Melalui rangkaian persidangan, tim kuasa hukum menghadirkan berbagai ahli, saksi, dan kajian konstitusional yang akhirnya mengantarkan Mahkamah Konstitusi pada putusan yang memberikan kepastian hukum bagi perlindungan anggaran pendidikan, sekaligus tetap membuka ruang bagi pelaksanaan MBG melalui sumber pembiayaan yang terpisah.
Bagi Fahrur Rozi, putusan tersebut merupakan kemenangan bagi konstitusi dan hak seluruh warga negara atas pendidikan, bukan semata-mata kemenangan para pemohon.
Nama Fahrur Rozi bukanlah sosok baru dalam perkara konstitusi berskala nasional. Sebelumnya, putra asli Desa Poteran, Kecamatan Talango, Kabupaten Sumenep ini juga menjadi Koordinator Tim Kuasa Hukum dalam pengujian Undang-Undang Mineral dan Batubara yang melahirkan Putusan Mahkamah Konstitusi Nomor 160/PUU-XXIII/2025 dan Nomor 202/PUU-XXIII/2025.

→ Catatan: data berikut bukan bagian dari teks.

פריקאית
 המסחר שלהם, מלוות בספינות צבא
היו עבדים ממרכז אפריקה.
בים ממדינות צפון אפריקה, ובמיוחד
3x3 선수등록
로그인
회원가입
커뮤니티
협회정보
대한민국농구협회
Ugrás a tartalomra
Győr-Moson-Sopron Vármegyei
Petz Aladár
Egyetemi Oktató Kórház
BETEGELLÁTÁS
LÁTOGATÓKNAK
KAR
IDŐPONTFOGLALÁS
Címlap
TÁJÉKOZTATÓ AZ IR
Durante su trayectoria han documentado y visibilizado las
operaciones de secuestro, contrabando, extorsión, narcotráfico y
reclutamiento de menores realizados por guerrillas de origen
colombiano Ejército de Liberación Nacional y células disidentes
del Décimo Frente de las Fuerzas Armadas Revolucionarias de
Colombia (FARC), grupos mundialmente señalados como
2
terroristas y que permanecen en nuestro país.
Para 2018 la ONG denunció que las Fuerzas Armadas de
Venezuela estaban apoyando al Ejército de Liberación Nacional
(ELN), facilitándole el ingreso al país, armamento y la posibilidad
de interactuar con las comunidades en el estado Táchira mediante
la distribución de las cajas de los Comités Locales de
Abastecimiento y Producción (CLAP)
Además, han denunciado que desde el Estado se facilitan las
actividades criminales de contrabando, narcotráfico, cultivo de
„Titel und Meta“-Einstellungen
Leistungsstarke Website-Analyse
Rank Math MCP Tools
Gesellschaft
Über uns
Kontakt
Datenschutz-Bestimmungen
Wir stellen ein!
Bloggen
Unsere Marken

Melalui kiprahnya di Mahkamah Konstitusi, Fahrur Rozi menunjukkan bahwa putra daerah dari kepulauan Sumenep mampu berkontribusi dalam menghadirkan perubahan kebijakan di tingkat nasional melalui argumentasi hukum yang kuat, sekaligus mengawal tegaknya amanat Undang-Undang Dasar 1945 demi kepentingan masyarakat luas.